A whole bunch of stuff about Whitehouse, of course. Bit futile me saying that this was an issue not worth spending much time thinking about, eh?
I can see where Matt is coming from, because my interest in Psychic TV and industrial culture stemmed from my rejection of religion (tho I “only” went to Church every Sunday). We can get bogged down in a discussion about the motivations of people involved (i.e. the transcendental vs wallowing in the badness) but all I really have to go on is my own experience.
Quite tellingly a lot of people I know immersed themselves in that stuff and came out the other side OK, without feeling the need to stay there in perpetuity. So I regard my involvement with T.O.P.Y. as being something of an apprenticeship – a precursor to other stuff. I\’92ve been thinking about this quite a lot recently because I’ve been asked to do a talk on it next year, which will be an exercise in score-settling, ego-masturbation and contextualisation. Heh.

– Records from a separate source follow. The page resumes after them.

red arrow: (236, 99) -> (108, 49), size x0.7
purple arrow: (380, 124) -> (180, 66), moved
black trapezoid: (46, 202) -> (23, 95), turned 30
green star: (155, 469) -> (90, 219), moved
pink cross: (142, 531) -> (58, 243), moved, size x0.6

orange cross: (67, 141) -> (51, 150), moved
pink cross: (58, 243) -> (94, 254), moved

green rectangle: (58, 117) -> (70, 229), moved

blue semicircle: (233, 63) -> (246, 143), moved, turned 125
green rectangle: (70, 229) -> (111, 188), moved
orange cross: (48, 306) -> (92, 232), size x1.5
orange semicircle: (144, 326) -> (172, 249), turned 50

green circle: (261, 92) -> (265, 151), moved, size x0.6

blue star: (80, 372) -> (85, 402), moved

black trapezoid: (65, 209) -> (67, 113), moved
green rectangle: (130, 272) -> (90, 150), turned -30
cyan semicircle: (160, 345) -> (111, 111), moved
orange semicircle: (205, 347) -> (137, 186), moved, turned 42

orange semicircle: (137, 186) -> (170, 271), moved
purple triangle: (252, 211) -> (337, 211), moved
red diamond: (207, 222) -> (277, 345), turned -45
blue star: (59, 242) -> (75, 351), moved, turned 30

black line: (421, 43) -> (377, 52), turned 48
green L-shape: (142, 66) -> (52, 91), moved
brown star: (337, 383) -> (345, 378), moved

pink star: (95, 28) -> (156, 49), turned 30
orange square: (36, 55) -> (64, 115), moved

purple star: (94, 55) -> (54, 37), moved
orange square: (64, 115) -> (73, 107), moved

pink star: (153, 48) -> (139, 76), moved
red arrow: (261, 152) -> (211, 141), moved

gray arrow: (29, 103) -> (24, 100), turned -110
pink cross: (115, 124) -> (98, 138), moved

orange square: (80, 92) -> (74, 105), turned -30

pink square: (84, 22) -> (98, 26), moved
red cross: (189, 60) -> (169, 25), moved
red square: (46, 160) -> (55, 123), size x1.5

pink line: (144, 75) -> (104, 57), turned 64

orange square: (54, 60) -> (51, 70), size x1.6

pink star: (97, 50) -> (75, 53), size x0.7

Ingram, Luka and Mark all seem to think it’s important to discuss artistic responsibility and I don’t see the point. Surely artists, almost uniquely, have a duty to be irresponsible? To provide a bit of danger in an increasingly sanitised world? Why “must” art always be about making the world a better place? And who decides whether people’s intentions are pure enough?
I remember interviewing Andy Martin of Academy 23 about getting into industrial stuff and he said it was the first music which actually meant anything to him. The alternative at the time was Abba who banged on about love and how great it was to be rich, whilst his experience was coming from a desperate family situation, being sectioned, being harassed by the police and basically feeling pretty pissed off with life. So, for him, Throbbing Gristle came as a total validation of his existence in a way.
Mark makes a good distinction between “shocking” and “disturbing” but I can’t help but feel that the latter is merely a more sophisticated version of the former. Whitehouse are modelling themselves on something completely anti-social and yet they are reaching out to the public by dint of releasing records and performing. Clearly people involved with the activities they glorify do not publicise them, and will go to enormous lengths to ensure that nobody else knows about them. So it cannot be the case that Whitehouse, in reality, are indifferent to people and their responses to their work.
I also received a fascinating email from Marcus at Rephlex last night, which I must confess I read when I was pissed, so it’s all a little hazy. (Marcus, sorry to be so crap at responding to emails. Big up ya status!)
Marcus recently attended a talk by William Bennett (and I think Phillip Best) about Whitehouse’s work. Which is clearly a shift – a deliberate attempt to engage with the audience. It sounds very interesting and from what I remember in my hungover state, Marcus got the impression that Bennett was very interested in the audience’s reaction and was in fact on a mission to evoke a particular response in them (i.e. fear/danger/liberation). The question then is – does that take power away from what Bennett is trying to do (a recognition that the game is up after 20 years?)
I do take Mark’s point about fascism being a trap – mere human politics, compared to what Whitehouse are attempting. (In fact I remember them doing two tracks: “BirthDeath” and “Politics” which both consisted of nothing – silence.). But as a part of the rejection of fascism comes a commitment to “libertarianism” which, although vague, is still some kind of (moral?) framework. Far better (from the point of view of cultivating a mythology) to not come down on either side of the fence, I would imagine. Death In June (and their clones) have made a successful career about being ambiguous about fascism.
Coming back to the religion thing, I think the precise point that Matt was making was not that Whitehouse were “anti-religious” (which I would take to mean a completely materialist, rationalist, atheistic worldview) but that they represented an “evil” form of spirituality – an inversion of the white light of xtianity.